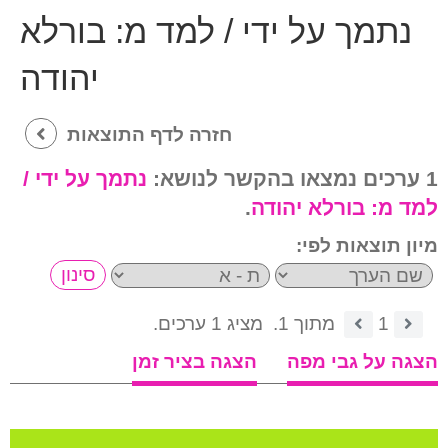
נתמך על ידי / למד מ:
בורלא
יהודה
חזרה לדף התוצאות
1 ערכים נמצאו בהקשר לנושא:
נתמך על ידי /
למד מ:
בורלא יהודה
.
מיון תוצאות לפי:
1
מתוך 1.
מציג 1 ערכים.
הצגה על גבי מפה
הצגה בציר זמן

===============

→ **Try it**: Retype the whole listing exactly. Do not include the pictures.

→ **Response for this exercise**:
נתמך על ידי / למד מ:
בורלא
יהודה
חזרה לדף התוצאות
1 ערכים נמצאו בהקשר לנושא:
נתמך על ידי /
למד מ:
בורלא יהודה
.
מיון תוצאות לפי:
1
מתוך 1.
מציג 1 ערכים.
הצגה על גבי מפה
הצגה בציר זמן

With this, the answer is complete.